This is the memoir of a sociopath, Patric Gagne, who is also a clinical psychologist and advocate for people suffering from sociopathic, psychopathic, and anti-social personality disorders.
Patric knew from an early age that she didn’t feel things the way other children did. She didn’t feel guilt or empathy, but often she used to feel pressure building up inside her brain which she could only release by doing something ‘bad’. Badness consisted of stealing into houses when nobody was home and taking little trinkets, or such as sneaking out of a house as a little girl where she had been at a slumber party and walking home by herself in the dark when everyone in the house was asleep. She tried hard, with limited success, not to cause physical harm when the pressure was building up. As she grew older her bad episodes changed and she got away with a lot of more ‘risky business’, to borrow a phrase.

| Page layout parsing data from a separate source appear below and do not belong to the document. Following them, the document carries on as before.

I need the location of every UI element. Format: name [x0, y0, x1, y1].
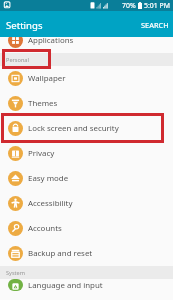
button[interactable]: Themes — [0, 91, 173, 116]
staticText: Wallpaper — [28, 73, 66, 84]
staticText: Lock screen and security — [28, 123, 119, 134]
button[interactable]: Accounts — [0, 216, 173, 241]
staticText: SEARCH — [141, 20, 169, 30]
button[interactable]: Language and input — [0, 279, 173, 291]
staticText: System — [6, 269, 26, 277]
staticText: Personal — [6, 56, 29, 64]
staticText: Applications — [28, 35, 74, 46]
staticText: 5:01 PM — [144, 1, 170, 10]
staticText: Settings — [6, 19, 43, 32]
button[interactable]: Accessibility — [0, 191, 173, 216]
staticText: Backup and reset — [28, 248, 93, 259]
button[interactable]: Applications — [0, 28, 173, 53]
button[interactable]: Privacy — [0, 141, 173, 166]
button[interactable]: Backup and reset — [0, 241, 173, 266]
staticText: Privacy — [28, 148, 55, 159]
staticText: Themes — [28, 98, 58, 109]
button[interactable]: SEARCH — [135, 13, 173, 35]
button[interactable]: Wallpaper — [0, 66, 173, 91]
button[interactable]: Easy mode — [0, 166, 173, 191]
staticText: Accounts — [28, 223, 62, 234]
staticText: Accessibility — [28, 198, 73, 209]
staticText: 70% — [122, 1, 136, 10]
staticText: Easy mode — [28, 173, 69, 184]
button[interactable]: Lock screen and security — [0, 116, 173, 141]
staticText: Language and input — [28, 280, 103, 291]
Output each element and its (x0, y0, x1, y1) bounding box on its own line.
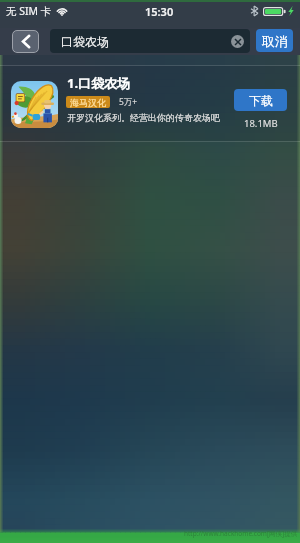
staticText: http://www.hackhome.com[网侠]提供 (184, 529, 298, 538)
staticText: 下载 (249, 93, 273, 108)
button[interactable]: 取消 (256, 29, 293, 52)
button[interactable]: 1.口袋农场 (0, 66, 300, 141)
button[interactable]: 口袋农场 (50, 29, 250, 53)
staticText: 海马汉化 (70, 97, 106, 108)
staticText: 开罗汉化系列。经营出你的传奇农场吧 (67, 112, 220, 123)
staticText: 15:30 (145, 4, 174, 19)
staticText: 18.1MB (244, 117, 278, 130)
staticText: 无 SIM 卡 (6, 4, 52, 18)
button[interactable]: Back (12, 30, 39, 53)
staticText: 取消 (262, 33, 288, 49)
staticText: 5万+ (119, 96, 138, 108)
button[interactable]: Clear text (231, 35, 244, 48)
staticText: 1.口袋农场 (67, 74, 131, 92)
button[interactable]: 下载 (234, 89, 287, 111)
staticText: 口袋农场 (61, 34, 109, 49)
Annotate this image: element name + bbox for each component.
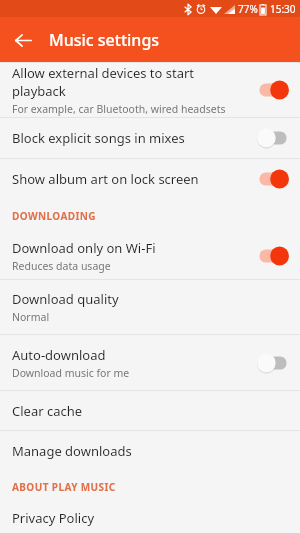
button[interactable]: Download quality xyxy=(0,280,300,334)
staticText: Download music for me xyxy=(12,366,130,380)
staticText: Music settings xyxy=(49,29,160,51)
staticText: For example, car Bluetooth, wired headse… xyxy=(12,102,226,116)
staticText: Auto-download xyxy=(12,346,106,364)
staticText: Allow external devices to start playback xyxy=(12,64,248,100)
button[interactable]: Toggle off xyxy=(256,128,290,148)
button[interactable]: Block explicit songs in mixes xyxy=(0,118,300,158)
staticText: Clear cache xyxy=(12,402,83,420)
staticText: ABOUT PLAY MUSIC xyxy=(12,480,116,494)
button[interactable]: Toggle on xyxy=(256,169,290,189)
staticText: Manage downloads xyxy=(12,442,132,460)
staticText: Download only on Wi-Fi xyxy=(12,239,156,257)
staticText: 77% xyxy=(238,2,258,16)
button[interactable]: Allow external devices to start playback xyxy=(0,63,300,117)
staticText: Reduces data usage xyxy=(12,259,111,273)
button[interactable]: Auto-download xyxy=(0,335,300,390)
button[interactable]: Toggle off xyxy=(256,353,290,373)
staticText: Normal xyxy=(12,310,50,324)
button[interactable]: Toggle on xyxy=(256,246,290,266)
staticText: Show album art on lock screen xyxy=(12,170,199,188)
staticText: 15:30 xyxy=(270,2,296,16)
staticText: DOWNLOADING xyxy=(12,209,96,223)
button[interactable]: Download only on Wi-Fi xyxy=(0,232,300,279)
staticText: Privacy Policy xyxy=(12,509,95,527)
staticText: Block explicit songs in mixes xyxy=(12,129,185,147)
button[interactable]: Toggle on xyxy=(256,80,290,100)
button[interactable]: Privacy Policy xyxy=(0,503,300,533)
staticText: Download quality xyxy=(12,290,119,308)
button[interactable]: Manage downloads xyxy=(0,431,300,470)
button[interactable]: Clear cache xyxy=(0,391,300,430)
button[interactable]: Back xyxy=(6,23,40,57)
button[interactable]: Show album art on lock screen xyxy=(0,159,300,199)
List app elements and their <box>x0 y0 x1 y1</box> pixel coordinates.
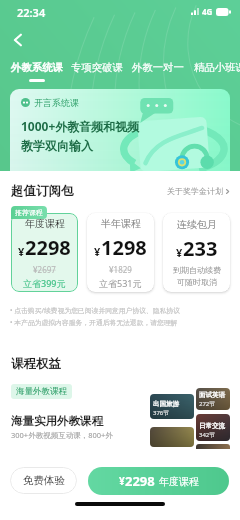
staticText: 22:34 <box>17 5 46 20</box>
button[interactable]: 日常交流 <box>196 414 230 441</box>
staticText: 关于奖学金计划 <box>167 186 223 196</box>
staticText: 342节 <box>199 431 216 439</box>
staticText: 376节 <box>153 409 170 417</box>
staticText: 2298 <box>125 472 155 490</box>
staticText: • 本产品为虚拟内容服务，开通后将无法退款，请您理解 <box>10 318 178 327</box>
staticText: ¥ <box>119 474 125 488</box>
staticText: 推荐课程 <box>15 208 43 217</box>
staticText: 免费体验 <box>23 474 65 487</box>
staticText: ¥ <box>94 244 101 259</box>
staticText: • 点击购买/续费视为您已阅读并同意用户协议、隐私协议 <box>10 306 180 315</box>
button[interactable]: 外教一对一 <box>132 61 184 79</box>
staticText: 300+外教视频互动课，800+外 <box>11 430 113 440</box>
staticText: 年度课程 <box>159 475 199 488</box>
staticText: 1298 <box>101 234 147 261</box>
button[interactable]: 免费体验 <box>10 467 77 494</box>
staticText: 专项突破课 <box>71 61 123 74</box>
button[interactable]: 半年课程 <box>87 213 154 292</box>
staticText: ¥1829 <box>109 264 132 275</box>
staticText: 272节 <box>199 400 216 408</box>
staticText: 外教一对一 <box>132 61 184 74</box>
button[interactable]: 面试英语 <box>196 388 230 410</box>
staticText: 开言系统课 <box>34 97 79 108</box>
staticText: 立省399元 <box>23 277 66 289</box>
staticText: ¥2697 <box>33 264 56 275</box>
staticText: 1000+外教音频和视频 <box>21 118 140 134</box>
button[interactable]: 出国旅游 <box>150 394 194 419</box>
staticText: 海量实用外教课程 <box>11 414 103 428</box>
staticText: 教学双向输入 <box>21 138 93 153</box>
button[interactable]: 关于奖学金计划 <box>167 186 230 196</box>
button[interactable] <box>150 427 194 447</box>
staticText: 出国旅游 <box>153 400 179 408</box>
button[interactable]: 连续包月 <box>163 213 230 292</box>
staticText: 超值订阅包 <box>11 183 74 199</box>
button[interactable]: 精品小班课 <box>194 61 240 79</box>
staticText: 到期自动续费 <box>173 265 221 275</box>
staticText: 半年课程 <box>101 217 141 230</box>
button[interactable]: Back <box>1 23 35 57</box>
staticText: 海量外教课程 <box>16 386 67 397</box>
staticText: 4G <box>202 6 213 17</box>
staticText: 年度课程 <box>25 217 65 230</box>
staticText: 面试英语 <box>199 391 225 399</box>
button[interactable]: 开言系统课 <box>10 89 230 171</box>
staticText: 外教系统课 <box>11 61 63 74</box>
staticText: 日常交流 <box>199 422 225 430</box>
button[interactable]: 外教系统课 <box>11 61 63 82</box>
staticText: 233 <box>183 235 218 262</box>
staticText: 可随时取消 <box>177 277 217 287</box>
staticText: 精品小班课 <box>194 61 240 74</box>
staticText: ¥ <box>18 244 25 259</box>
staticText: ¥ <box>176 245 183 260</box>
staticText: 课程权益 <box>11 356 61 372</box>
staticText: 2298 <box>25 234 71 261</box>
staticText: 连续包月 <box>177 218 217 231</box>
button[interactable]: 年度课程 <box>11 213 78 292</box>
button[interactable]: 专项突破课 <box>71 61 123 79</box>
staticText: 立省531元 <box>99 277 142 289</box>
button[interactable]: ¥ <box>88 467 229 495</box>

Patric’s self-awareness gave her the ability to observe her own behaviour and regret the unhappiness it caused her mother, while at the same time being unable to experience guilt or empathy. I love reading psychological studies and this one was exceptionally interesting because of its being in the form of a memoir. Patric is clever and funny and is obviously loved by people close to her. She is awfully honest, for a self-confessed liar. Her aim is to help other sociopaths understand the condition and know how to deal with it through therapy and treatment.
This is a memoir like no other I have ever read. It is brave and fearless and absolutely memorable for that.